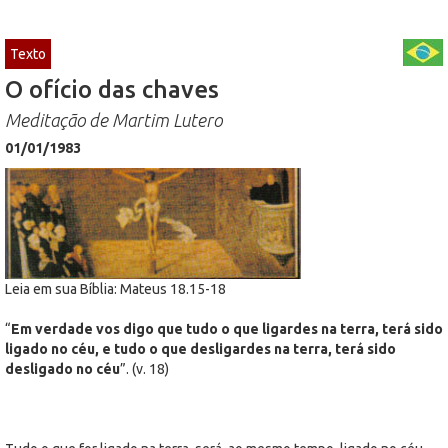
Texto
O ofício das chaves
Meditação de Martim Lutero
01/01/1983
Leia em sua Bíblia: Mateus 18.15-18
“
Em verdade vos digo que tudo o que ligardes na terra, terá sido
ligado no céu, e tudo o que desligardes na terra, terá sido
desligado no céu
”. (v. 18)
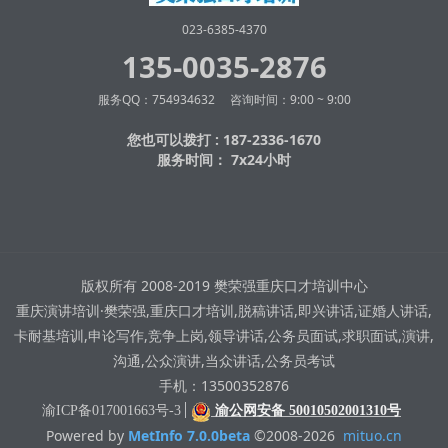
023-6385-4370
135-0035-2876
服务QQ：754934632 咨询时间：9:00 ~ 9:00
您也可以拨打 : 187-2336-1670
服务时间： 7x24小时
版权所有 2008-2019 樊荣强重庆口才培训中心
重庆演讲培训·樊荣强,重庆口才培训,脱稿讲话,即兴讲话,证婚人讲话,
卡耐基培训,申论写作,竞争上岗,领导讲话,公务员面试,求职面试,演讲,
沟通,公众演讲,当众讲话,公务员考试
手机：13500352876
渝ICP备017001663号-3
渝公网安备 50010502001310号
Powered by
MetInfo 7.0.0beta
©2008-2026
mituo.cn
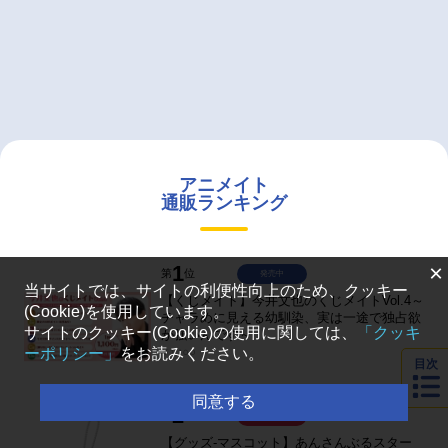
アニメイト
通販ランキング
×
1
第
位
発売中
当サイトでは、サイトの利便性向上のため、クッキー
【くじメイト】今井文也のくじメイトVol.4～
(Cookie)を使用しています。
チャラめに見える幼馴染、実は一途で独占欲
サイトのクッキー(Cookie)の使用に関しては、
「クッキ
が強いんです～
ーポリシー」
をお読みください。
￥1,100
目次
同意する
2
第
位
予約受付中
【グッズ-マスコット】あんさんぶるスター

□ □ □ □ □ □ □

### YOUR OBJECTIVE
Each line containing "terá" belongs in the answer; pick these out of the material and copy them.

### OUTPUT
Em verdade vos digo que tudo o que ligardes na terra, terá sido
ligado no céu, e tudo o que desligardes na terra, terá sido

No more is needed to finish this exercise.